The current presidential press secretary’s name is Jay Carney, but it might as well be Ron Ziegler, who was Richard Nixon’s mouthpiece and was always being caught up in his own contradictions.

How could Mr. Carney claim the president didn’t know that this scandal at the IRS was about to blow up on him-even though his closest advisers did? Jay Carney explained that “some matters are not appropriate to convey to him, and this [was] one of them.”

That way, like any gang boss called to testify before the McClellan Committee back in the mobsterish Fifties, the president can claim “I didn’t know nuttin’.” It seems you can take a president out of Chicago, but not the Chicago out of a president.

LOIS LERNER, the bureaucrat who was supposed to be in charge of this whole, highly dubious operation at the IRS, has now taken the Fifth before a congressional investigating committee.
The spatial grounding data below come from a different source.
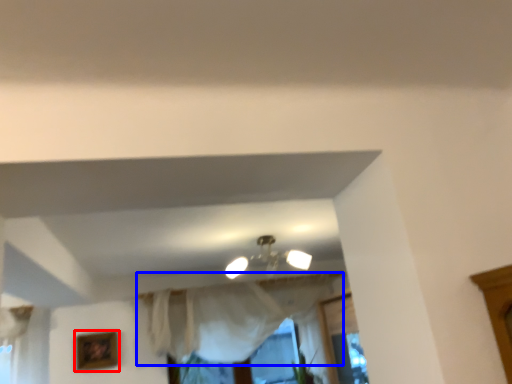 Question: Which of the following is the farthest to the observer, picture frame (highlighted by a red box) or curtain (highlighted by a blue box)?

Choices:
 (A) picture frame
 (B) curtain

Answer: (A) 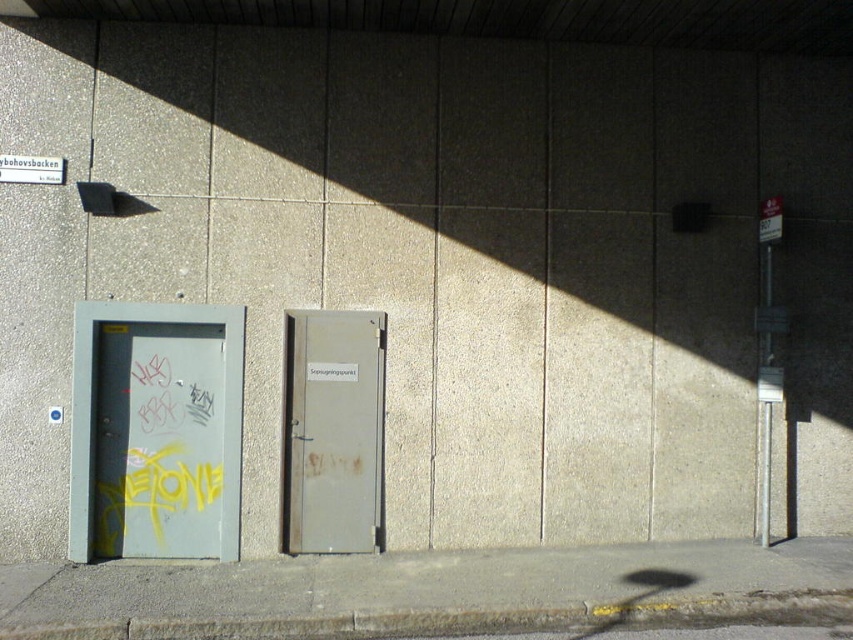 You are a delivery person trying to enter the building through the doors. You need to know which door is higher up. Which door is positioned higher on the wall, the metallic gray door at left or the rusty metal door at center?

The metallic gray door at left is positioned over the rusty metal door at center, so the metallic gray door at left is higher up on the wall.

You are a delivery person with a cart that is 1 meter wide. You need to pass through the space between the metallic gray door at left and the rusty metal door at center. Can your cart fit through the gap?

The metallic gray door at left and rusty metal door at center are 91.79 centimeters apart. Since the cart is 1 meter wide, which is 100 centimeters, the gap is slightly narrower than the cart. Therefore, the cart cannot fit through the space between the metallic gray door at left and the rusty metal door at center.

You are standing in front of the wall with two doors. You need to locate the metallic gray door at left. What are its 2D coordinates?

The metallic gray door at left is located at the 2D coordinates of point (155, 429).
Which is her every right, but it does provide another illustration of just how open this administration that was going to be “transparent” has become-transparent as a brick wall. Hope and Change may have become words now used only ironically to describe what this administration offers, but its Audacity is more audacious than ever.

Talk about a flashback: Ms. Lerner’s taking the Fifth brings back the Fifties, complete with its superficial layer of cool propriety over all the grubby manipulations underneath. One almost expects the shades of John L. McClellan and his chief investigator/prosecutor/ persecutor, an up-and-coming fellow named Robert F. Kennedy, to appear at these current hearings-alongside the ghosts of Jimmy Hoffa, Dave Beck, Vito Genovese and enough mob bosses to fill a good-sized hearing room. Andnow we’re told the president of the United States, too, didn’t know nuttin’. Or even suspect a lot.
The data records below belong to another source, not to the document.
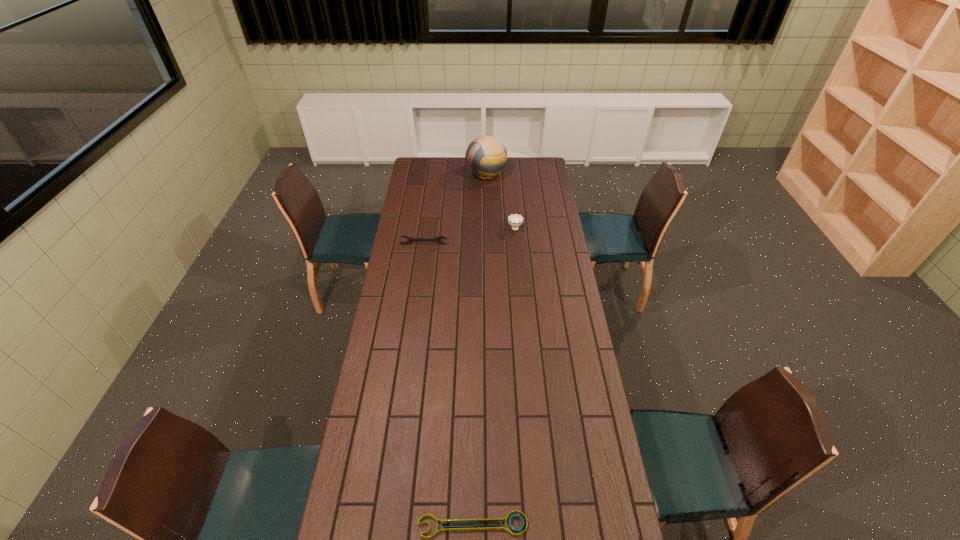 Image resolution: width=960 pixels, height=540 pixels. What are the coordinates of `the tallest object` in the screenshot? It's located at (486, 157).

Image resolution: width=960 pixels, height=540 pixels. What are the coordinates of `volleyball` in the screenshot? It's located at (486, 157).

Locate an element on the screen. the third shortest object is located at coordinates (515, 220).

Identify the location of cup. The width and height of the screenshot is (960, 540). (515, 220).

Identify the location of the taller wrench. The width and height of the screenshot is (960, 540). (438, 239).

Locate an element on the screen. The image size is (960, 540). the farther wrench is located at coordinates (438, 239).

Find the location of a particular element. Image resolution: width=960 pixels, height=540 pixels. the nearest object is located at coordinates (493, 520).

Image resolution: width=960 pixels, height=540 pixels. Identify the location of the nearer wrench. (493, 520).

I want to click on free space located on the front of the tallest object, so click(x=487, y=222).

The height and width of the screenshot is (540, 960). I want to click on free spot located on the side of the cup with the handle, so click(x=511, y=180). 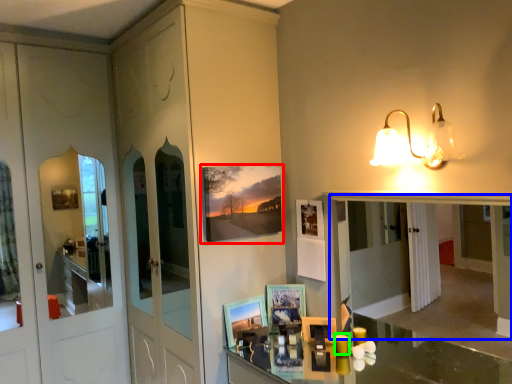 Question: Estimate the real-world distances between objects in this image. Which object is farther from picture frame (highlighted by a red box), mirror (highlighted by a blue box) or candle (highlighted by a green box)?

Choices:
 (A) mirror
 (B) candle

Answer: (A) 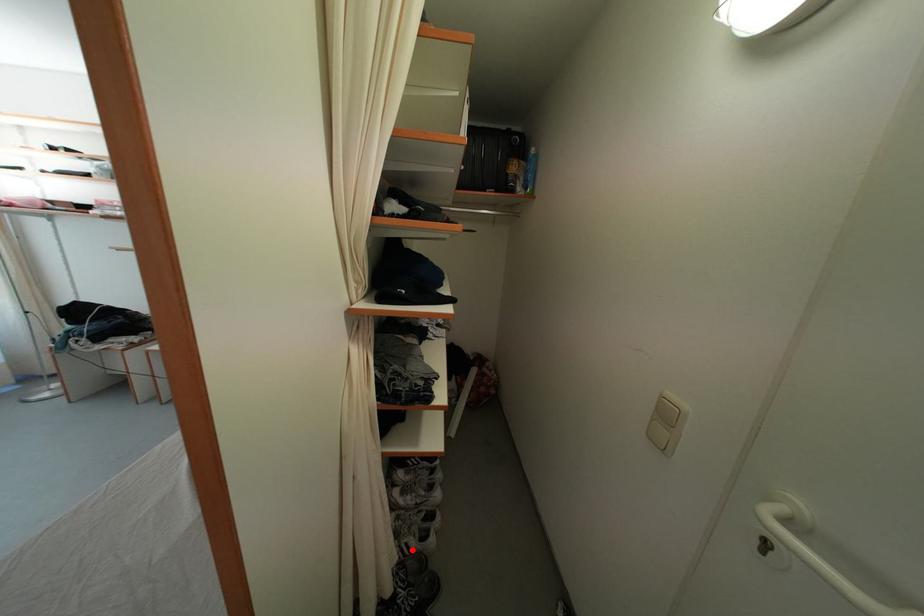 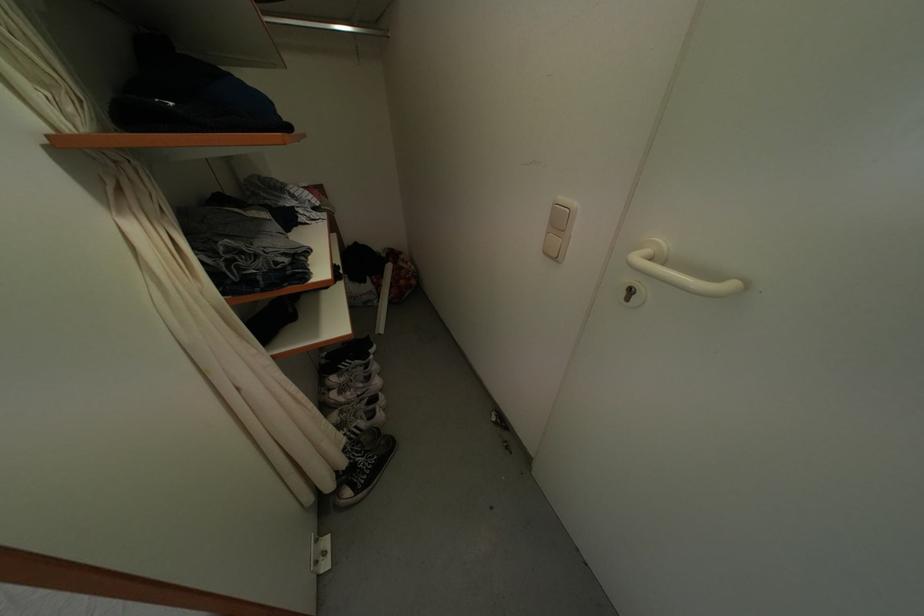 In the second image, find the point that corresponds to the highlighted location in the first image.

(361, 432) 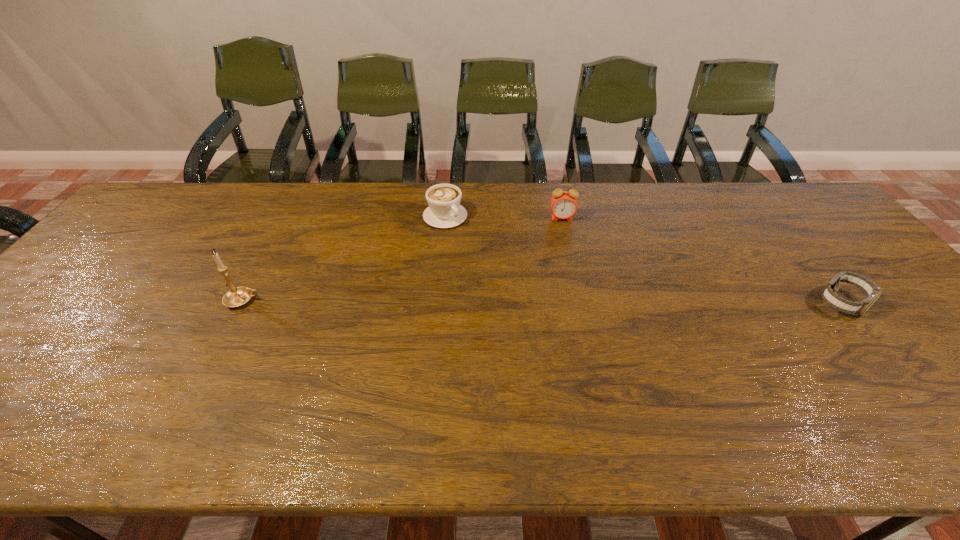 In the image, there is a desktop. Find the location of `vacant space at the far left corner`. vacant space at the far left corner is located at coordinates (166, 203).

Image resolution: width=960 pixels, height=540 pixels. In the image, there is a desktop. Find the location of `vacant space at the far right corner`. vacant space at the far right corner is located at coordinates (757, 183).

Image resolution: width=960 pixels, height=540 pixels. Find the location of `free area in between the leftmost object and the cappuccino`. free area in between the leftmost object and the cappuccino is located at coordinates (345, 258).

Locate an element on the screen. This screenshot has height=540, width=960. unoccupied area between the second object from left to right and the alarm clock is located at coordinates (504, 218).

This screenshot has width=960, height=540. Identify the location of empty space between the candle holder and the watch. (542, 301).

Find the location of `vacant region between the third object from left to right and the rightmost object`. vacant region between the third object from left to right and the rightmost object is located at coordinates (702, 261).

The height and width of the screenshot is (540, 960). Find the location of `free space that is in between the candle holder and the rightmost object`. free space that is in between the candle holder and the rightmost object is located at coordinates tap(542, 301).

You are a GUI agent. You are given a task and a screenshot of the screen. Output one action in this format:
    pyautogui.click(x=<x>, y=<y>)
    Task: Click on the free spot between the leftmost object and the cappuccino
    The width and height of the screenshot is (960, 540).
    Given the screenshot: What is the action you would take?
    pyautogui.click(x=345, y=258)

The image size is (960, 540). I want to click on free space between the alarm clock and the candle holder, so click(402, 259).

Identify the location of free space between the rightmost object and the alarm clock. (702, 261). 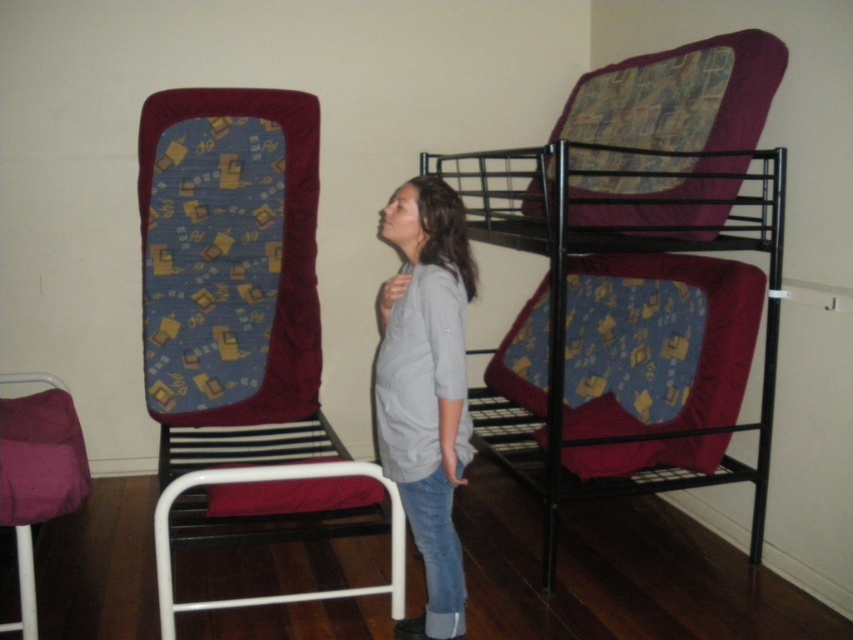 Question: Is maroon fabric bunk bed at right further to camera compared to purple fabric chair at lower left?

Choices:
 (A) no
 (B) yes

Answer: (B)

Question: Where is gray matte shirt at center located in relation to purple fabric chair at lower left in the image?

Choices:
 (A) below
 (B) above

Answer: (B)

Question: Among these objects, which one is farthest from the camera?

Choices:
 (A) gray matte shirt at center
 (B) purple fabric chair at lower left
 (C) blue fabric chair at left
 (D) maroon fabric bunk bed at right

Answer: (D)

Question: Does gray matte shirt at center appear on the right side of purple fabric chair at lower left?

Choices:
 (A) yes
 (B) no

Answer: (A)

Question: Which point is closer to the camera taking this photo?

Choices:
 (A) (16, 557)
 (B) (309, 445)
 (C) (691, 259)
 (D) (450, 452)

Answer: (D)

Question: Which object is closer to the camera taking this photo?

Choices:
 (A) maroon fabric bunk bed at right
 (B) blue fabric chair at left

Answer: (B)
Deniability. It’s become almost a standard feature of modern presidential politics, whether the subject is Watergate, Iran-Contra, L’Affaire Lewinsky and now the games at the IRS. But the history of deniability goes back a lot further. All the way back to an Elizabethan playwright of some note, W. Shakespeare.

Master Will knew all about deniability and how it works. See Act II, Scene 7 of Antony and Cleopatra. The names may be different now, but the way White House counsel Kathryn Ruemmler and chief of staff Denis McDonough served their president is pretty much how a Roman statesman named Pompey wished his friend and servant Menas had had the subtlety to pull off.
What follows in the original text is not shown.